NCAS-CMS / cf-python

A CF-compliant Earth Science data analysis library
http://ncas-cms.github.io/cf-python
MIT License
120 stars 19 forks source link

Conservative regridding from rotated pole to OSGB grid #196

Open clairbarnes opened 3 years ago

clairbarnes commented 3 years ago

Hi,

I'm trying to carry out conservative regridding of a netcdf from the EuroCordex rotated-pole grid onto a regular OSGB grid (although at this point, I'd settle for a regular lat-lon grid). Linear interpolation works fine, but when I try to carry out conservative regridding, I get an error message: Source <CF AuxiliaryCoordinate: longitude(412, 424) degrees_east> coordinates must have contiguous, non-overlapping bounds for conservative regridding.

The auxiliary coordinates are 2d arrays of latitude & longitude, while the dimension coordinates are 1d vectors of rotated latitude and rotated longitude. The auxiliary coordinates do have bounds in the original .nc file - I've checked using R and each bounded quadrilateral shares two vertices with each neighbour, suggesting that they define contiguous, non-overlapping regions. I've tried setting and resetting the bounds of the main dimension coordinates in both the source and grid files, but haven't been able to reset the bounds of the auxiliary coordinates that seem to be causing the problem. Can you advise the best way to resolve this issue to allow conservative regridding of rotated-pole data onto a regular OSGB grid?

(details of source data here, details of target grid here)

Thanks, Clair

sadielbartholomew commented 3 years ago

Hi Clair, thanks for the question and for providing enough detail for us to go about investigating so we can provide an answer without needing to ask any follow-up questions (at least in theory!).

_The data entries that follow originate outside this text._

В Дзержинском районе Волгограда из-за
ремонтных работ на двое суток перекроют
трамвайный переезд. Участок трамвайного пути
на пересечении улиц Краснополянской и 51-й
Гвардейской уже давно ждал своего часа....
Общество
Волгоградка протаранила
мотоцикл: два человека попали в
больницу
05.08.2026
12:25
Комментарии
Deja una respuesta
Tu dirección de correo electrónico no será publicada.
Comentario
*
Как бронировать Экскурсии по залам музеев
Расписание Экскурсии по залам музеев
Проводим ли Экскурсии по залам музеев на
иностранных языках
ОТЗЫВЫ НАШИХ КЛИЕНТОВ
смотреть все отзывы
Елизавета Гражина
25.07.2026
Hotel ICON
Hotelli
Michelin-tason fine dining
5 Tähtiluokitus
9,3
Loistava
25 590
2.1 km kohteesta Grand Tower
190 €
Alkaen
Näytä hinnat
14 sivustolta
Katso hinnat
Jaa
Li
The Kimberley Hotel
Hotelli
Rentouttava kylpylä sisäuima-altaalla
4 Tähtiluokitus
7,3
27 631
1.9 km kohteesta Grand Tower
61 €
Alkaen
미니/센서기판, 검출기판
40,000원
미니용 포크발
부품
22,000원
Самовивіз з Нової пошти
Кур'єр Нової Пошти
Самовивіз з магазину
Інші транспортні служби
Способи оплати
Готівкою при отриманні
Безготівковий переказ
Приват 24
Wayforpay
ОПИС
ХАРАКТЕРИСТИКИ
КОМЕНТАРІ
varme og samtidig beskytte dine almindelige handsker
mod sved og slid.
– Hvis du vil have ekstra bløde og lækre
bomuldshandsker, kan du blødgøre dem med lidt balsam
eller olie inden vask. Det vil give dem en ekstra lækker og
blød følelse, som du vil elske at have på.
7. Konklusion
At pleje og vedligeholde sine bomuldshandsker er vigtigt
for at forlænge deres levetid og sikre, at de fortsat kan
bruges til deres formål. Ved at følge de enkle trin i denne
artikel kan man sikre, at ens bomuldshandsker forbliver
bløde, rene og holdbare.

I'll start investigating and we will get back to you early next week at the latest.

clairbarnes commented 3 years ago

I've been playing around a bit more with this and I have a couple of thoughts that will hopefully save you a bit of investigation time. When I inspect the file in R (my native language), there are two fields vertices_longitude and vertices_latitude defining contiguous bounds in the source file, but these aren't being picked up as the auxiliary coordinates when I read the file using cf.read.

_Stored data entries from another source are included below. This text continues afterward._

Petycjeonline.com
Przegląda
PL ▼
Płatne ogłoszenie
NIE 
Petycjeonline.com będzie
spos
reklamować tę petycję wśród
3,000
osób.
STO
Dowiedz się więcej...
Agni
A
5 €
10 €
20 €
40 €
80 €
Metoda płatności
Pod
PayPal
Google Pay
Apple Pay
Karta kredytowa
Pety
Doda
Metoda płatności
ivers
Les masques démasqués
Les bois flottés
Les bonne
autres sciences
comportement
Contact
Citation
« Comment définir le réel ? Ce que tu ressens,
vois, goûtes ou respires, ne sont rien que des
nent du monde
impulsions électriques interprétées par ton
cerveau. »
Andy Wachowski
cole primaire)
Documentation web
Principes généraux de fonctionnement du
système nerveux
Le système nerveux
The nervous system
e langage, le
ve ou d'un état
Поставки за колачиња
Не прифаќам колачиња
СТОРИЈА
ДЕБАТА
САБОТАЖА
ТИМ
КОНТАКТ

My first thought was that, if the correct variables were being used as auxiliary coordinates, the problem would be solved. However, I suspect that it won't be that simple, because the source file's coordinate reference system is given as rotated lat-lon, while those non-overlapping contiguous vertices are in regular lat-lon. So, even if the contiguous vertices were loaded, I think the regridding would probably do something rather odd (if mathematically correct!)

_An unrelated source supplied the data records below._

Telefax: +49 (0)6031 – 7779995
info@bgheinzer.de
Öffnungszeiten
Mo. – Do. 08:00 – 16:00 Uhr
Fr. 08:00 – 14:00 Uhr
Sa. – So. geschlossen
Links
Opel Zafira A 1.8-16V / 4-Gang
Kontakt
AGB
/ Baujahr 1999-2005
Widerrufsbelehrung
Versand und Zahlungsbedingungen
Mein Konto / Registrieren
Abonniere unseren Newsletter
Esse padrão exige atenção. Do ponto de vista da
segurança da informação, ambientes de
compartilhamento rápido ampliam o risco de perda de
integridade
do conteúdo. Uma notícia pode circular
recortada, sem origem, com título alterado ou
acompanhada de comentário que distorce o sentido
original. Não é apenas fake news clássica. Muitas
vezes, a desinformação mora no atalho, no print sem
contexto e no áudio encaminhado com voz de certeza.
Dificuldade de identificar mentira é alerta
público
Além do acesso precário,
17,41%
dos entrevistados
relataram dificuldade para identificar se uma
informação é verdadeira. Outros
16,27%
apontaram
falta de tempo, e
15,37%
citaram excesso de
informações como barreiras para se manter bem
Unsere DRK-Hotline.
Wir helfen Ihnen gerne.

All this makes me think that it should be quite straightforward to map the contiguous vertices onto the rotated lat-lon grid - and if the resulting array of rotated vertices can easily be used to set the auxiliary coordinates, then the problem might be solved. However, I don't know if it's really that simple, and it's not clear to me how to set the auxiliary coordinate (probably because I only started using Python about two weeks ago), so any suggestions on the best way to proceed would be much appreciated!

sadielbartholomew commented 3 years ago

Thanks for the further information @ClairBee. I suspect I know what will work, but ideally I'd like to test it myself before getting back to you in case it is not the right approach. You've provided a details of the field in question in a cf-python like representation, but I can't use that to recreate the field without manually constructing each component of the field (as far as I am aware).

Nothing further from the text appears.